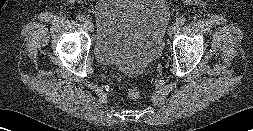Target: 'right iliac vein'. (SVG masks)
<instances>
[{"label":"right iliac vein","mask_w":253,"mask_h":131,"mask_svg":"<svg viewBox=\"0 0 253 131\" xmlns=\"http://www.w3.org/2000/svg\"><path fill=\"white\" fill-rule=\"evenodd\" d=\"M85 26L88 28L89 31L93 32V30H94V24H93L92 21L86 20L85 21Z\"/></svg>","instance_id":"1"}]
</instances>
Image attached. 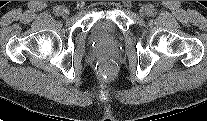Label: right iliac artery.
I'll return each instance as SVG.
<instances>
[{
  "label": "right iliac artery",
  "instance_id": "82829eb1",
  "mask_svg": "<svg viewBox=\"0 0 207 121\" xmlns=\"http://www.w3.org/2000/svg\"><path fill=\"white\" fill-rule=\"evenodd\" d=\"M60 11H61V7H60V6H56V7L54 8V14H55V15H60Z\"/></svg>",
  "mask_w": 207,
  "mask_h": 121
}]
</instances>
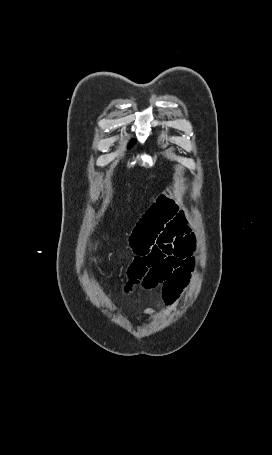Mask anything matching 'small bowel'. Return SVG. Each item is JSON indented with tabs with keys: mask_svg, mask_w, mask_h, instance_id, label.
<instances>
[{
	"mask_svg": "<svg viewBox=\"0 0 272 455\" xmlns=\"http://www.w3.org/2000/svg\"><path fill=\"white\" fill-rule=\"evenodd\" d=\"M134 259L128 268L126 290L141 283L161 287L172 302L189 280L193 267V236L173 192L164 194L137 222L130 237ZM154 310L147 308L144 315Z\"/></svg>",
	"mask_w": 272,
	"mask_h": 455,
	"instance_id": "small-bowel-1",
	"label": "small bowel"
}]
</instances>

● ● ●

◆ TO DO: The line containing "Mask anything matching" and each line after it through the end of the listing above are to be written out exactly, without the pictures.

◆ EXPECTED OUTPUT:
Mask anything matching 'small bowel'. Return SVG. Each item is JSON indented with tabs with keys: mask_svg, mask_w, mask_h, instance_id, label.
<instances>
[{
	"mask_svg": "<svg viewBox=\"0 0 272 455\" xmlns=\"http://www.w3.org/2000/svg\"><path fill=\"white\" fill-rule=\"evenodd\" d=\"M134 259L128 268L126 290L141 283L161 287L172 302L189 280L193 267V236L173 192L164 194L137 222L130 237ZM154 310L147 308L144 315Z\"/></svg>",
	"mask_w": 272,
	"mask_h": 455,
	"instance_id": "small-bowel-1",
	"label": "small bowel"
}]
</instances>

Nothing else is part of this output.